The usage of radiological methods for dental assessment in children/adolescents must, however, be used cautiously, as they are considered highly intrusive, due to the risks associated with the procedure, which are not counterbalanced by medical benefits for the patients [41]. Normally, a medical intervention that has more than minimal risks should not be allowed, unless there is a significant medical benefit for the subject and informed consent for the procedure has been obtained. The goal of the procedure is often not for the medical benefit of the patient, but rather for the benefit of a third party, or even maleficent for him/her [42] who can, for example, be deported, or be jailed as a direct consequence of this expertise. Moreover, the issue of consent is highly debatable in many instances—the potential aims of the procedure may be to establish age of majority or criminal competence, as these can be correlated—from a legal point of view—with age. If the subject signs the consent and he/she is not considered legally competent afterwards, to what degree is the consent valid? Similarly, if she/he does not sign the consent, and instead it is signed by a legal guardian, and she/he is considered legally competent, was the procedure not performed without the approval of the person who should accept it [43,44,45]?
Recently, the usefulness of 3D radiological methods for dental age determination have been evaluated, with promising results. Cone-Beam Computed Tomography has been found to be more accurate than orthopantograms for dental evaluation, including dental anatomy and forensics, as shown in a recent systematic review [46]; therefore, its usage might increase the accuracy of the Cameriere method, which could lead to increased usage of the method for dental age assessments.

Limitations

The first major limitation of this study is the fact that we used two different formulas for estimating the dental age based on open apices. We preferred this approach as the differences between them were minor, and as the initial analysis showed no statistically significant difference between the results of these two studies. However, this approach most likely increased the heterogeneity of the results. Another major limitation is represented by the fact that we were unable to include all studies that were conducted using these two formulas, as the data from some articles were incomplete. The addition of further studies could have yielded more precise results. Additionally, we preferred to use a standardized method for developing the random-effects model (DerSimonian–Laird); this method underestimates the true heterogeneity when the τ2 is large and the number of studies is small, but the main advantage of this approach involves the possibility for other meta-analyses—performed with similar purposes—to be compared more easily.
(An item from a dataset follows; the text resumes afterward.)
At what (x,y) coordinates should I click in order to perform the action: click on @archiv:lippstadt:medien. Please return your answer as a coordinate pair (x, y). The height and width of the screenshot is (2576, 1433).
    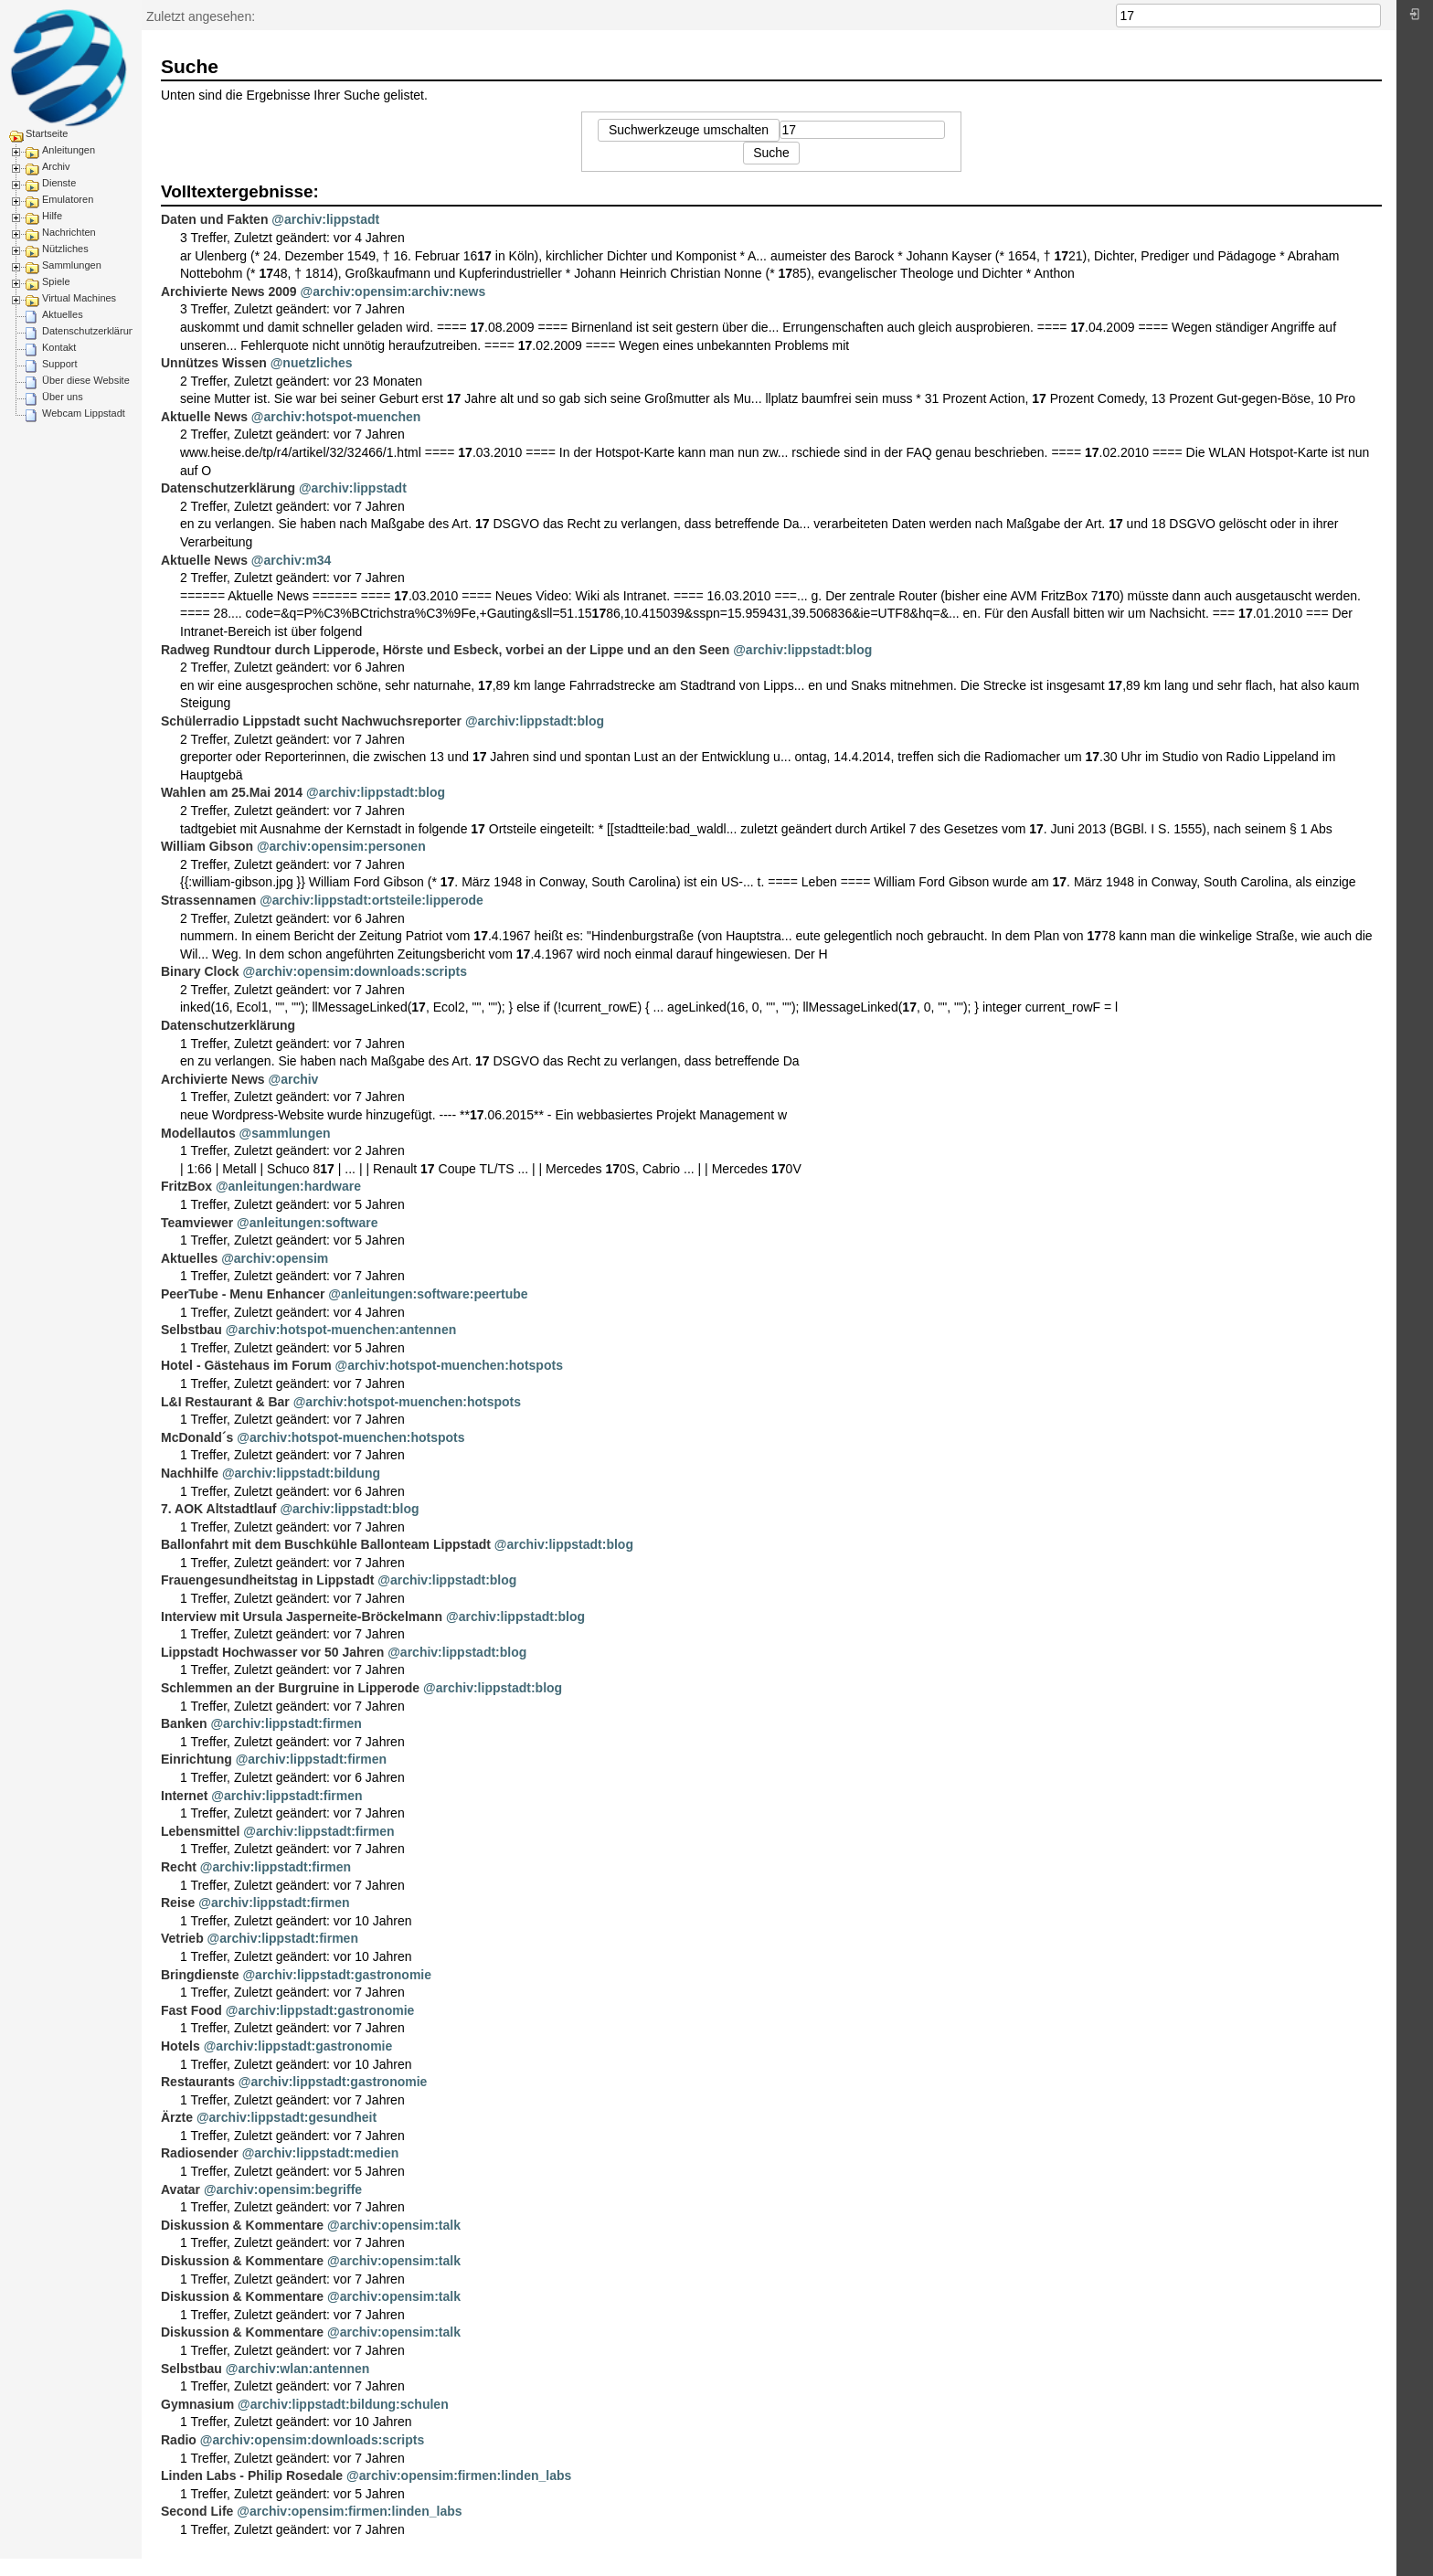     Looking at the image, I should click on (320, 2153).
The optimal method is that suggested by Hunter and Schmidt (which weights the inverse of the within-study variance), but this is rarely used, and the results would have been harder to compare. Moreover, our initial evaluation (not presented here) showed that the results were highly similar with the published approach. For statistical significance purposes we preferred to use prediction intervals, which are larger than confidence intervals, which are usually used in random-effects models. Our approach decreases the possibility to catch statistically significant differences, however, it is the correct approach to be used from a methodological point of view. Briefly, in a meta-analysis using random-effects models, researchers present the summary effect size and the confidence interval; based on these methods, one can estimate the mean effect size and the precision, but not the distribution of the true effects around the summary estimates [47], which is only correctly depicted by the prediction interval. The age group 3–5 was not included in the analysis due to the very low amount of subject data available. The quality criteria for clinical meta-analyses does not reflect the quality of studies on age estimation. The extent to which the method has been applied correctly or incorrectly in the individual studies was not evaluated. This is particularly important for methods where a large amount of manual measurements are required.

5. Conclusions

The Cameriere method of evaluating dental age on open apices is accurate enough for clinical practice, at least in the 7–14 age-interval. It should not be used outside this age range. Its actual usefulness, compared to that of other methods, should be assessed by comparing meta-analyses for each method, using a reproducible methodology. Dental age remains a reliable age estimation with important criminal and civil consequences.

Author Contributions

S.H. designed the study, performed statistical analysis, drafted the manuscript and the revision, approved the final version, and agreed to be held accountable for all aspects of the article; I.D. performed data gathering and analysis, revised the manuscript, approved the final version, and agreed to be held accountable for all aspects of the article; M.C.R. performed data gathering and analysis, revised the manuscript, approved the final version, and agreed to be held accountable for all aspects of the article; I.N. performed data gathering and analysis, statistical analysis of the results, revised the manuscript, approved the final version, and agreed to be held accountable for all aspects of the article. All authors have read and agreed to the published version of the manuscript.

Funding

This research received no external funding.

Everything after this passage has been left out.